Cover page of Context, Causality, and Information Flow: Implications for Privacy Engineering, Security, and Data Economics

Context, Causality, and Information Flow: Implications for Privacy Engineering, Security, and Data Economics

(2018)

The creators of technical infrastructure are under social and legal pressure to comply with expectations that can be difficult to translate into computational and business logics. This dissertation bridges this gap through three projects that focus on privacy engineering, information security, and data economics, respectively. These projects culminate in a new formal method for evaluating the strategic and tactical value of data: data games. This method relies on a core theoretical contribution building on the work of Shannon, Dretske, Pearl, Koller, and Nissenbaum: a definition of situated information flow as causal flow in the context of other causal relations and strategic choices.

 The first project studies privacy engineering's use of Contextual Integrity theory (CI), which defines privacy as appropriate information flow according to norms specific to social contexts or spheres. Computer scientists using CI have innovated as they have implemented the theory and blended it with other traditions, such as context-aware computing. This survey examines computer science literature using Contextual Integrity and discovers, among other results, that technical and social platforms that span social contexts challenge CI's current commitment to normative social spheres. Sociotechnical situations can and do defy social expectations with cross-context clashes, and privacy engineering needs its normative theories to acknowledge and address this fact.  This concern inspires the second project, which addresses the problem of building computational systems that comply with data flow and security restrictions such as those required by law. Many privacy and data protection policies stipulate restrictions on the flow of information based on that information's original source. We formalize this concept of privacy as Origin Privacy. This formalization shows how information flow security can be represented using causal modeling. Causal modeling of information security leads to general theorems about the limits of privacy by design as well as a shared language for representing specific privacy concepts such as noninterference, differential privacy, and authorized disclosure.

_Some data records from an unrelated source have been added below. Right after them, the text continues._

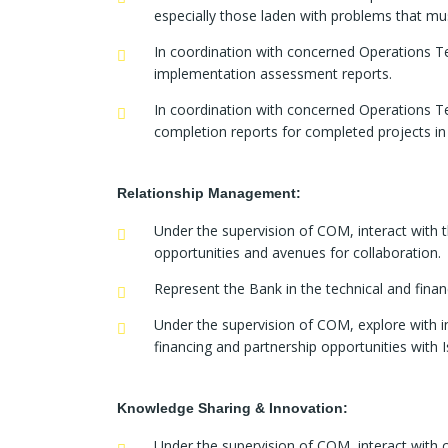
especially those laden with problems that mus
In coordination with concerned Operations T
implementation assessment reports.
In coordination with concerned Operations T
completion reports for completed projects in
Relationship Management:
Under the supervision of COM, interact with t
opportunities and avenues for collaboration.
Represent the Bank in the technical and finan
Under the supervision of COM, explore with i
financing and partnership opportunities with 
Knowledge Sharing & Innovation:
Under the supervision of COM, interact with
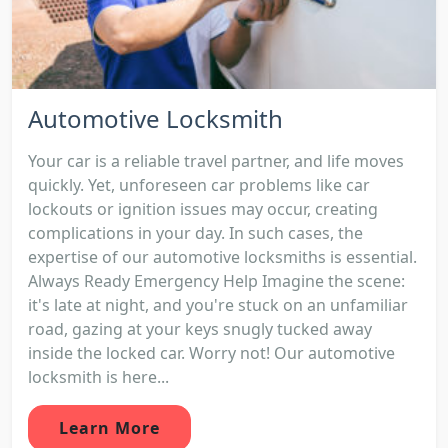
Automotive Locksmith
Your car is a reliable travel partner, and life moves
quickly. Yet, unforeseen car problems like car
lockouts or ignition issues may occur, creating
complications in your day. In such cases, the
expertise of our automotive locksmiths is essential.
Always Ready Emergency Help Imagine the scene:
it's late at night, and you're stuck on an unfamiliar
road, gazing at your keys snugly tucked away
inside the locked car. Worry not! Our automotive
locksmith is here...
Learn More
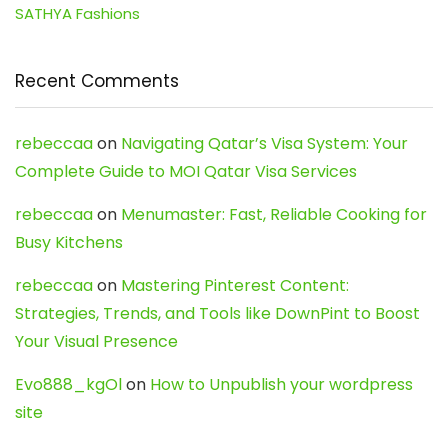
SATHYA Fashions
Recent Comments
rebeccaa
on
Navigating Qatar’s Visa System: Your
Complete Guide to MOI Qatar Visa Services
rebeccaa
on
Menumaster: Fast, Reliable Cooking for
Busy Kitchens
rebeccaa
on
Mastering Pinterest Content:
Strategies, Trends, and Tools like DownPint to Boost
Your Visual Presence
Evo888_kgOl
on
How to Unpublish your wordpress
site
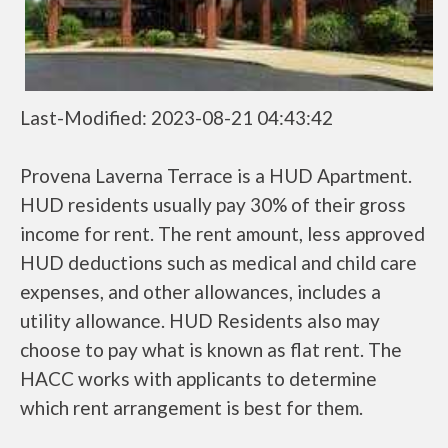
Last-Modified: 2023-08-21 04:43:42
Provena Laverna Terrace is a HUD Apartment.
HUD residents usually pay 30% of their gross
income for rent. The rent amount, less approved
HUD deductions such as medical and child care
expenses, and other allowances, includes a
utility allowance. HUD Residents also may
choose to pay what is known as flat rent. The
HACC works with applicants to determine
which rent arrangement is best for them.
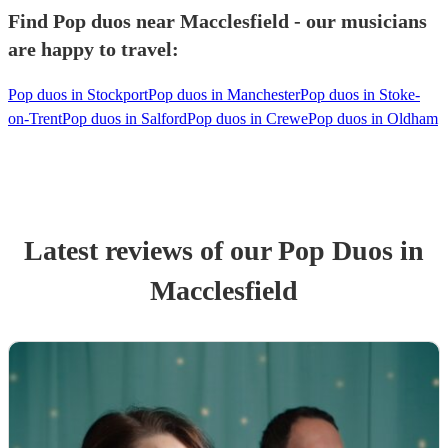
Find Pop duos near Macclesfield - our musicians
are happy to travel:
Pop duos in Stockport
Pop duos in Manchester
Pop duos in Stoke-
on-Trent
Pop duos in Salford
Pop duos in Crewe
Pop duos in Oldham
Latest reviews of our
Pop Duo
s
in
Macclesfield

 The third project uses the causal modeling of information flow to address gaps in current theory of data economics. Like CI, privacy economics has focused on individual economic contexts and so has been unable to comprehend an information economy that relies on the flow of information across contexts. Data games, an adaptation of Multi-Agent Influence Diagrams for mechanism design, are used to model the well known economic contexts of principal-agent contracts and price differentiation as well as new contexts such as personalized expert services and data reuse. This work reveals that information flows are not goods but rather strategic resources, and that trade in information therefore involves market externalities.